The fact that the Church has a culture at all is unknown to our modern DLAs, and the concept is as foreign as learning Japanese to the UDA. So congregations adopt cultural idioms foreign to their essence and theology and expect their essence and theology to remain unchanged. But that is impossible. Would Japan be Japan if they spoke perfect English and served American food and did everything the way that Americans do things?

The solution to this clash of cultures is not to change the language and culture of the Church to make foreigners feel comfortable. That would be as absurd as the Japanese accommodating the UDA. Rather, it is necessary for those foreign to the culture of the Church to learn humbly and patiently those things that make the Church what it is.
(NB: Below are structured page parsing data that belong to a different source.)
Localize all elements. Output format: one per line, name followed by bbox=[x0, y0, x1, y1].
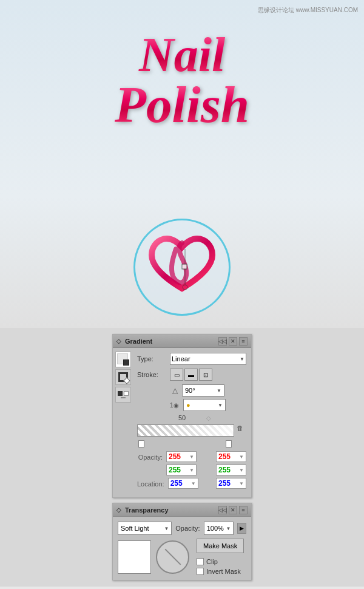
checkbox-group: Clip Invert Mask bbox=[197, 558, 244, 575]
transparency-header-left: ◇ Transparency bbox=[116, 506, 169, 514]
type-value: Linear bbox=[172, 355, 190, 363]
blending-mode-value: Soft Light bbox=[121, 525, 149, 532]
gradient-panel-title: Gradient bbox=[125, 338, 152, 345]
opacity-select[interactable]: 100% ▼ bbox=[204, 522, 234, 535]
r-right-arrow: ▼ bbox=[239, 454, 244, 460]
mask-controls: Make Mask Clip Invert Mask bbox=[197, 539, 244, 575]
b-row-right: 255 ▼ bbox=[203, 478, 246, 490]
gradient-stop-right[interactable] bbox=[226, 440, 232, 448]
gradient-panel-header: ◇ Gradient ◁◁ ✕ ≡ bbox=[113, 335, 251, 348]
r-right-value: 255 bbox=[218, 452, 231, 461]
loc-arrow-icon: ▼ bbox=[218, 403, 223, 408]
polish-text: Polish bbox=[115, 79, 249, 131]
gradient-loc-row: 1◉ ● ▼ bbox=[137, 399, 246, 411]
angle-value: 90° bbox=[185, 387, 195, 394]
gradient-stroke-icon[interactable] bbox=[115, 369, 131, 385]
panels-area: ◇ Gradient ◁◁ ✕ ≡ bbox=[0, 328, 364, 587]
transparency-panel-title: Transparency bbox=[125, 506, 169, 514]
gradient-panel-controls[interactable]: ◁◁ ✕ ≡ bbox=[218, 337, 248, 346]
gradient-type-row: Type: Linear ▼ bbox=[137, 353, 246, 365]
gradient-panel: ◇ Gradient ◁◁ ✕ ≡ bbox=[112, 334, 252, 498]
b-left-box[interactable]: 255 ▼ bbox=[168, 478, 198, 489]
g-right-box[interactable]: 255 ▼ bbox=[216, 465, 246, 475]
mask-preview-box[interactable] bbox=[118, 540, 151, 574]
gradient-color-values: Opacity: 255 ▼ 255 ▼ Lo bbox=[137, 451, 246, 491]
b-left-arrow: ▼ bbox=[191, 481, 196, 486]
gradient-minimize-btn[interactable]: ◁◁ bbox=[218, 337, 227, 346]
g-left-arrow: ▼ bbox=[189, 468, 194, 473]
g-row-right: 255 ▼ bbox=[203, 465, 246, 477]
opacity-label: Opacity: bbox=[137, 454, 163, 461]
invert-checkbox-row[interactable]: Invert Mask bbox=[197, 568, 244, 575]
stroke-btn-2[interactable]: ▬ bbox=[184, 369, 198, 381]
gradient-stop-left[interactable] bbox=[138, 440, 144, 448]
transparency-menu-btn[interactable]: ≡ bbox=[239, 506, 248, 514]
location-row-left: Location: 255 ▼ bbox=[137, 478, 198, 490]
clip-label: Clip bbox=[206, 558, 218, 565]
gradient-close-btn[interactable]: ✕ bbox=[229, 337, 237, 346]
trash-icon[interactable]: 🗑 bbox=[237, 424, 246, 434]
r-left-arrow: ▼ bbox=[189, 454, 194, 460]
gradient-left-icons bbox=[115, 352, 131, 403]
angle-icon: △ bbox=[170, 386, 180, 395]
gradient-header-left: ◇ Gradient bbox=[116, 338, 152, 345]
transparency-panel-controls[interactable]: ◁◁ ✕ ≡ bbox=[218, 506, 248, 514]
g-row-left: 255 ▼ bbox=[137, 465, 198, 477]
location-value-row: 50 ◇ bbox=[137, 414, 246, 422]
invert-label: Invert Mask bbox=[206, 568, 241, 575]
gradient-bar-wrapper: 🗑 bbox=[137, 424, 246, 437]
gradient-stops bbox=[137, 440, 233, 448]
clip-checkbox[interactable] bbox=[197, 558, 204, 565]
stroke-btn-3[interactable]: ⊡ bbox=[199, 369, 212, 381]
invert-checkbox[interactable] bbox=[197, 568, 204, 575]
transparency-panel-body: Soft Light ▼ Opacity: 100% ▼ ▶ Make Mask bbox=[113, 517, 251, 580]
r-left-box[interactable]: 255 ▼ bbox=[166, 451, 197, 462]
g-left-box[interactable]: 255 ▼ bbox=[166, 465, 197, 475]
loc-select[interactable]: ● ▼ bbox=[183, 399, 226, 411]
angle-arrow-icon: ▼ bbox=[217, 388, 221, 393]
circle-slash-icon[interactable] bbox=[156, 540, 189, 574]
b-right-box[interactable]: 255 ▼ bbox=[216, 478, 246, 489]
type-arrow-icon: ▼ bbox=[240, 356, 244, 362]
opacity-play-btn[interactable]: ▶ bbox=[237, 523, 246, 534]
stroke-btn-1[interactable]: ▭ bbox=[170, 369, 183, 381]
r-right-box[interactable]: 255 ▼ bbox=[216, 451, 246, 462]
gradient-left-col: Opacity: 255 ▼ 255 ▼ Lo bbox=[137, 451, 198, 491]
transparency-diamond-icon: ◇ bbox=[116, 506, 121, 513]
angle-select[interactable]: 90° ▼ bbox=[182, 384, 224, 397]
clip-checkbox-row[interactable]: Clip bbox=[197, 558, 244, 565]
svg-rect-1 bbox=[182, 264, 187, 269]
transparency-panel: ◇ Transparency ◁◁ ✕ ≡ Soft Light ▼ Opaci… bbox=[112, 503, 252, 580]
blending-mode-select[interactable]: Soft Light ▼ bbox=[118, 522, 172, 535]
nail-text: Nail bbox=[115, 30, 249, 79]
gradient-menu-btn[interactable]: ≡ bbox=[239, 337, 248, 346]
blending-arrow-icon: ▼ bbox=[164, 526, 169, 531]
watermark: 思缘设计论坛 www.MISSYUAN.COM bbox=[258, 6, 358, 15]
type-select[interactable]: Linear ▼ bbox=[170, 353, 246, 365]
gradient-bar[interactable] bbox=[137, 424, 234, 437]
gradient-panel-body: Type: Linear ▼ Stroke: ▭ ▬ ⊡ △ 90° bbox=[113, 348, 251, 497]
transparency-minimize-btn[interactable]: ◁◁ bbox=[218, 506, 227, 514]
stroke-label: Stroke: bbox=[137, 371, 167, 378]
opacity-row-right: 255 ▼ bbox=[203, 451, 246, 463]
heart-circle bbox=[133, 219, 231, 316]
loc-icon: 1◉ bbox=[170, 402, 181, 409]
location-label: Location: bbox=[137, 480, 164, 488]
transparency-close-btn[interactable]: ✕ bbox=[229, 506, 237, 514]
title-container: Nail Polish bbox=[115, 30, 249, 131]
opacity-value: 100% bbox=[207, 525, 224, 532]
gradient-swatch-icon[interactable] bbox=[115, 352, 131, 367]
stroke-buttons[interactable]: ▭ ▬ ⊡ bbox=[170, 369, 212, 381]
opacity-label: Opacity: bbox=[175, 525, 200, 532]
gradient-right-col: 255 ▼ 255 ▼ 255 ▼ bbox=[203, 451, 246, 491]
gradient-extra-icon[interactable] bbox=[115, 387, 131, 403]
b-right-value: 255 bbox=[218, 479, 231, 488]
opacity-row-left: Opacity: 255 ▼ bbox=[137, 451, 198, 463]
b-right-arrow: ▼ bbox=[239, 481, 244, 486]
location-diamond: ◇ bbox=[206, 415, 211, 421]
g-right-arrow: ▼ bbox=[239, 468, 244, 473]
loc-value-icon: ● bbox=[186, 401, 190, 409]
opacity-arrow-icon: ▼ bbox=[226, 526, 231, 531]
make-mask-button[interactable]: Make Mask bbox=[197, 539, 244, 553]
g-right-value: 255 bbox=[218, 466, 231, 474]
And it is up to those versed in the culture not to assume that everyone will know what is going on and to arrogantly refuse to help the uninitiated. Rather, those who are at home in the culture should humbly and patiently bring the foreigners in, to answer their questions, and to help them when they need it.

This process of cultural immersion will be sometimes uncomfortable and even shocking. It will take time and it will be challenging to those who are culturally illiterate–just as challenging as getting off a plane by yourself in a foreign country, not knowing anyone else and not knowing the language. But such a thought is perhaps beyond most people who are at home in a culture of instant gratification. Our ADD society may be unwilling to do what it takes to be assimilated into a new culture. That is why you see churches adopting every custom and idiom of surrounding cultures, however base they may be. That is why you see churches looking like K-Marts, like restaurants, like shopping malls. They have taken the worst consumerism of the American cultural milieu and made it their own. But they should not expect that the foundational culture of the Church, which is meant to support and uphold the essence and theology of the Church, to be unaffected and unchanged.

Churches are allowed to do whatever they want. But let them do it fully aware that they are changing the essence of the distinctly Christian culture. Let there be no tolerance for DLAs.